The government has also invested heavily in its agricultural extension (advisory services linked also to input supply) program and maintained a strong presence of government extension agents across the country. Between 2004/05 and 2009/10, 61,785 agricultural extension agents were trained and 9,265 farmer training centers were established, one in every village. Although some finance for agricultural extension has been contributed by donors, the Ethiopian government has provided a large share of the investment from its own resources. This means that the government has been able to maintain a great deal of independence over its agricultural extension programs, whereas most other African countries saw their extension programs retreat under the terms of market liberalization.
Ethiopia stands out in terms of investments in agriculture in Africa. Agricultural spending in Africa as a whole has declined since 1990, from 5.9% of GDP in 1990 to 2.7% in 2013. In 2003, African governments signed the Maputo Declaration, agreeing to allocate at least 10% of national budgetary resources to agriculture and rural development policy implementation within five years. Only 14 countries have met or exceeded this commitment, and Ethiopia is among the seven countries that have exceeded the target most years (Benin and Yu, 2012). Since 2005, Ethiopia has consistently allocated over 15% of total national expenditure to agriculture.
A third point interrelated point is pro-poor growth direction. A suite of government policies have targeted inefficiencies in the agricultural sector, not just in terms of improving productivity, but also in facilitating the flow of benefits from agricultural growth towards the poor. With access to markets being one of the primary constraints faced by smallholder farmers, rural road construction is one of the main pillars of the ADLI strategy and the government has invested heavily in expanding the rural road network across Ethiopia. The country’s road density has increased from 29 to 44.5 km per 1,000 km2 between 2000/01 and 2009/10, and the average time it takes to reach an all-weather road has been reduced from about 7 hours in 2000/01 to 3.7 hours over the same time period.
Support for small and micro enterprises can be considered as a forth factor. Discussing urban socio-economic situations, the report pointed out that although urban poverty reduction has been comparatively slow, and progress has been made since 2005 in reducing the proportion of urban households in poverty. Although the services sector has been the fastest growing sector in urban areas, recent studies have found that growth in services is strongly correlated with growth in agriculture. So although services do not appear to be poverty reducing independent of growth in agriculture, by combining with agriculture they have in fact contributed to poverty reduction.

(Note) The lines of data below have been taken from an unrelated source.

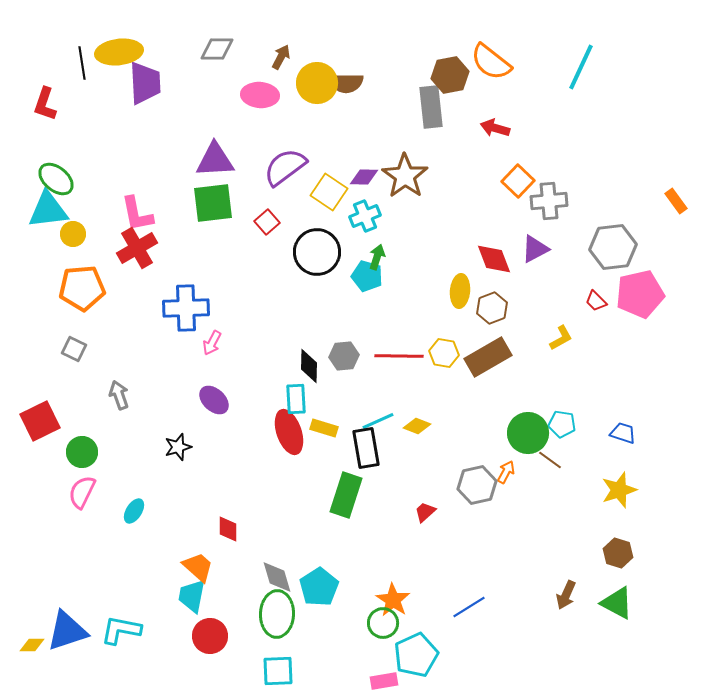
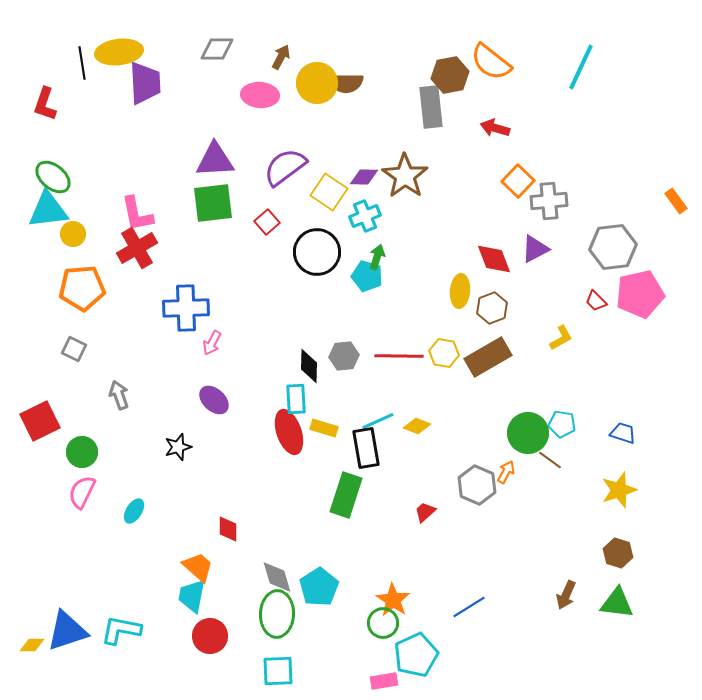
green ellipse at (56, 179): moved 3 px left, 2 px up
gray hexagon at (477, 485): rotated 24 degrees counterclockwise
green triangle at (617, 603): rotated 21 degrees counterclockwise
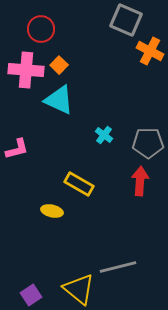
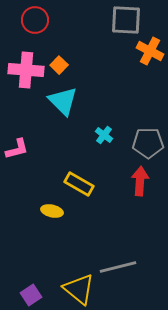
gray square: rotated 20 degrees counterclockwise
red circle: moved 6 px left, 9 px up
cyan triangle: moved 4 px right, 1 px down; rotated 20 degrees clockwise
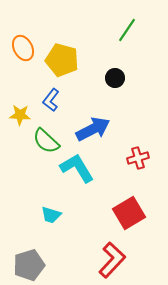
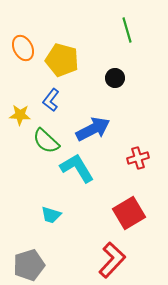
green line: rotated 50 degrees counterclockwise
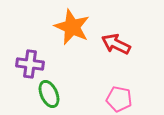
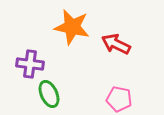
orange star: rotated 12 degrees counterclockwise
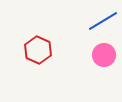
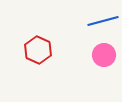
blue line: rotated 16 degrees clockwise
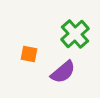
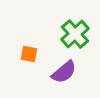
purple semicircle: moved 1 px right
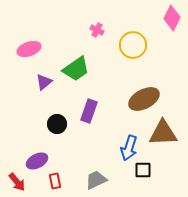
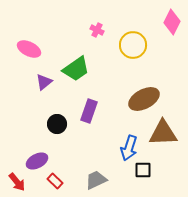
pink diamond: moved 4 px down
pink ellipse: rotated 45 degrees clockwise
red rectangle: rotated 35 degrees counterclockwise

Growth among small and medium enterprises (SMEs) has also been identified as a key driver of poverty reduction in urban areas. Again, growth in SMEs has been found to be strongly correlated with growth in agriculture. According to the World Bank’s recent poverty assessment, 64% of businesses were established using funds from agricultural production and these businesses were most active in the months of harvest and immediately thereafter.
Indeed, Ethiopia has not only achieved tremendous progress in the areas of material wellbeing, education, and employment, but also simultaneously addressed multiple challenges in wellbeing at an accelerated rate compared with other countries in Africa.